Dataset entries
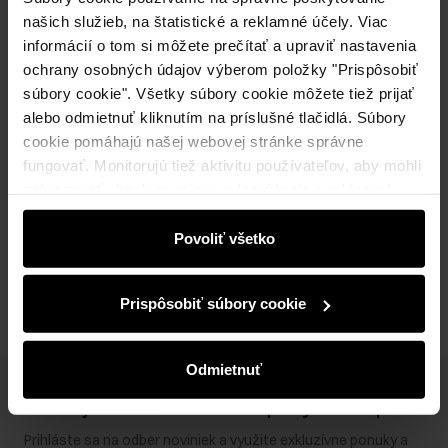
našich služieb, na štatistické a reklamné účely. Viac
informácií o tom si môžete prečítať a upraviť nastavenia
Popis produktu
ochrany osobných údajov výberom položky "Prispôsobiť
súbory cookie". Všetky súbory cookie môžete tiež prijať
alebo odmietnuť kliknutím na príslušné tlačidlá. Súbory
Detaily
cookie pomáhajú našej webovej stránke správne
fungovať. Monitorujú tiež aktivitu používateľov, aby mohli
zobrazovať obsah na mieru, odporúčania a reklamné
Zloženie a rozmery
správy, ktoré vás informujú o najnovších akciách v
elektronickom obchode. Informácie o tom, ako používate
Povoliť všetko
Recenzie
našu stránku, zdieľame s partnermi v oblasti sociálnych
médií, reklamy a analýzy. Títo partneri môžu tieto
Prispôsobiť súbory cookie
informácie kombinovať s ďalšími údajmi, ktoré od vás
získali alebo ktoré ste získali pri používaní ich služieb.
Odmietnuť
Získajte zľavu 10 € na prvý nákup!
Prihláste sa na odber noviniek a využite exkluzívne ponuky a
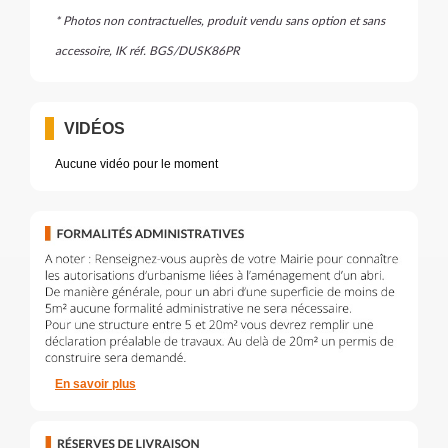
* Photos non contractuelles, produit vendu sans option et sans
accessoire, IK réf. BGS/DUSK86PR
VIDÉOS
Aucune vidéo pour le moment
En savoir plus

# [Exercise prompt]
The lines to copy are those above that contain the string "reklamné".

# [Worked solution]
našich služieb, na štatistické a reklamné účely. Viac
zobrazovať obsah na mieru, odporúčania a reklamné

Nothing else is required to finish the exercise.